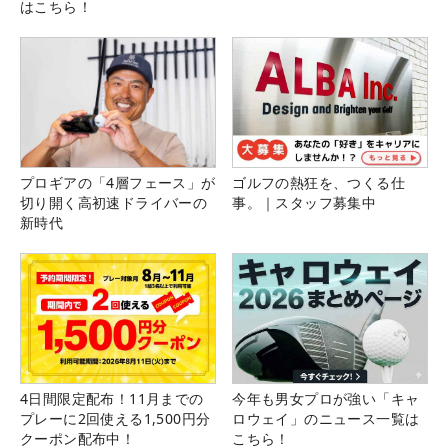
はこちら！
プロギアの「4層フェース」が
ゴルフの熱狂を、つくる仕
切り開く高初速ドライバーの
事。｜スタッフ募集中
新時代
4日間限定配布！11月までの
今年も男女プロが強い「キャ
プレーに2回使える1,500円分
ロウェイ」のニュース一覧は
クーポン配布中！
こちら！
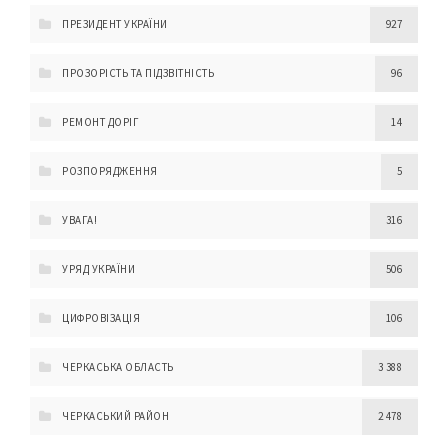
ПРЕЗИДЕНТ УКРАЇНИ
927
ПРОЗОРІСТЬ ТА ПІДЗВІТНІСТЬ
96
РЕМОНТ ДОРІГ
14
РОЗПОРЯДЖЕННЯ
5
УВАГА!
316
УРЯД УКРАЇНИ
506
ЦИФРОВІЗАЦІЯ
106
ЧЕРКАСЬКА ОБЛАСТЬ
3 388
ЧЕРКАСЬКИЙ РАЙОН
2 478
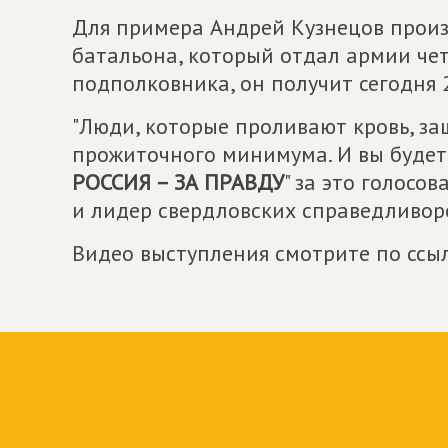
Для примера Андрей Кузнецов произ
батальона, который отдал армии чет
подполковника, он получит сегодня 
"Люди, которые проливают кровь, з
прожиточного минимума. И вы будете 
РОССИЯ – ЗА ПРАВДУ
" за это голосо
и лидер свердловских справедливор
Видео выступления смотрите по ссы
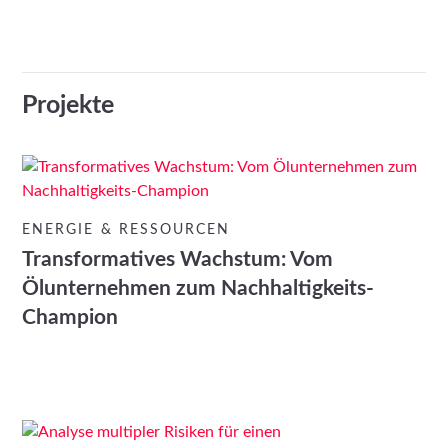
Projekte
ENERGIE & RESSOURCEN
Transformatives Wachstum: Vom
Ölunternehmen zum Nachhaltigkeits-
Champion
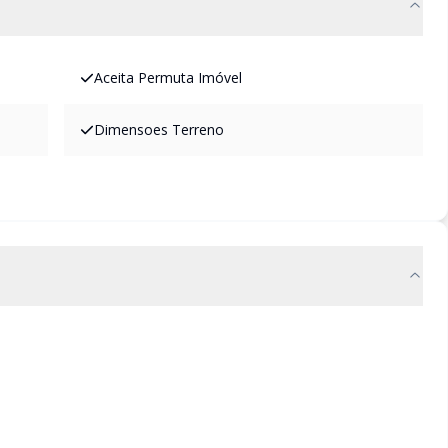
Aceita Permuta Imóvel
Dimensoes Terreno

### WHAT TO DO
No picture belongs in the copy. Print every entry above exactly as it stands.

### TASK OUTPUT
はこちら！
プロギアの「4層フェース」が
ゴルフの熱狂を、つくる仕
切り開く高初速ドライバーの
事。｜スタッフ募集中
新時代
4日間限定配布！11月までの
今年も男女プロが強い「キャ
プレーに2回使える1,500円分
ロウェイ」のニュース一覧は
クーポン配布中！
こちら！
ПРЕЗИДЕНТ УКРАЇНИ
927
ПРОЗОРІСТЬ ТА ПІДЗВІТНІСТЬ
96
РЕМОНТ ДОРІГ
14
РОЗПОРЯДЖЕННЯ
5
УВАГА!
316
УРЯД УКРАЇНИ
506
ЦИФРОВІЗАЦІЯ
106
ЧЕРКАСЬКА ОБЛАСТЬ
3 388
ЧЕРКАСЬКИЙ РАЙОН
2 478
Для примера Андрей Кузнецов произ
батальона, который отдал армии чет
подполковника, он получит сегодня 
"Люди, которые проливают кровь, з
прожиточного минимума. И вы будете 
РОССИЯ – ЗА ПРАВДУ
" за это голосо
и лидер свердловских справедливор
Видео выступления смотрите по ссы
Projekte
ENERGIE & RESSOURCEN
Transformatives Wachstum: Vom
Ölunternehmen zum Nachhaltigkeits-
Champion
Aceita Permuta Imóvel
Dimensoes Terreno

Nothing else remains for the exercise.